The copy must match the data word for word and contain no pictures.

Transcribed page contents
* * * *

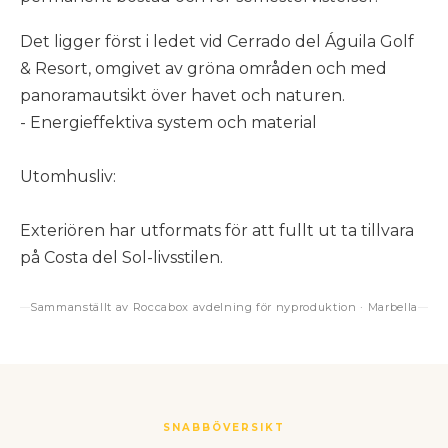
Det ligger först i ledet vid Cerrado del Águila Golf
& Resort, omgivet av gröna områden och med
panoramautsikt över havet och naturen.
- Energieffektiva system och material
Utomhusliv:
Exteriören har utformats för att fullt ut ta tillvara
på Costa del Sol-livsstilen.
Sammanställt av Roccabox avdelning för nyproduktion · Marbella
SNABBÖVERSIKT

* * * *

*EXPECTED ANSWER*.
Det ligger först i ledet vid Cerrado del Águila Golf
& Resort, omgivet av gröna områden och med
panoramautsikt över havet och naturen.
- Energieffektiva system och material
Utomhusliv:
Exteriören har utformats för att fullt ut ta tillvara
på Costa del Sol-livsstilen.
Sammanställt av Roccabox avdelning för nyproduktion · Marbella
SNABBÖVERSIKT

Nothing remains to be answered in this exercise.